Minutes into Michael Snow’s 1967 film Wavelength, a woman enters the shot, switches on a radio and Strawberry Fields Forever crackles into the room.

Living is easy with eyes closed
Misunderstanding all you see

These are fitting words, for Snow helped pioneer a moment in experimental filmmaking that aimed to free the spectator from cinema’s illusion and the narrative gymnastics of the preceding decades’ avante-garde. We the spectators were to become active, via a style (later dubbed “structural”) that focused on the essential form of the medium itself.

Upon attending a sold-out showing of Wavelength earlier this month at the BFI, I discovered that the film is notoriously difficult to describe. On one hand there is what happens, that is, a forty-five minute camera zoom across a spare New York loft. It proceeds and pauses, jerks and – at least once – pulls back. Fades to white are common, as in-camera editing reveals the choppy passage of night and day. And the faint outlines of a murder mystery flit in an out, almost sardonically.

To truly describe this film, the word experience is key. Together, the audience undergoes a gradual loss: their collective focus intensifies as the frame narrows towards its final point. Viewers weather a growing frequency of sound that rises until it is beyond the range of Snow’s recording equipment. As this sound reaches a nearly unbearable pitch, the camera closes in on a photograph, which then blurs into blankness.

The film’s slow movement inward keeps the audience locked in real time. But when viewing this film, I was momentarily taken out of the present when Strawberry Fields began to play. It reminded me just how much Wavelength is a piece of film history. And what I want to know is, how is our experience of this film informed differently in 2009 than it might have been in 1967?

Wavelength was part of a political development in the arts. Before film historian P. Adams Sitney named Snow and his cohort “structural” filmmakers, they sometimes called their work “materialist”, referring more explicitly to Marxism’s “dialectical materialism”. This helps us understand their commitment to undermining the techniques of image-production and granting productive power to the viewer.

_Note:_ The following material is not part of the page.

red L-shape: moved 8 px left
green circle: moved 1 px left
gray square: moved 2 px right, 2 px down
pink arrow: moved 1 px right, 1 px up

After the screening, a group of panellists, including filmmaker William Raban and BFI Head of Exhibitions Elisabetta Fabrizi, discussed Wavelength. They applauded it for all the reasons that made it radical forty years ago, providing valuable insights into Wavelength’s context. Unfortunately, they didn’t bring this political discussion into the present, aside from the suggestion that we simply can’t relate to the film’s politics now. Why can’t we? I don’t think we’ve moved on from notions concerning the spectator or the interplay of form and theory. Works like Wavelength can help us look at our current methods of exploring the relationship between the artist and an audience. We might find that, living in a similarly destabilised time, we can respond to Snow’s Wavelength not only as a brilliant artefact, but truly in the present tense.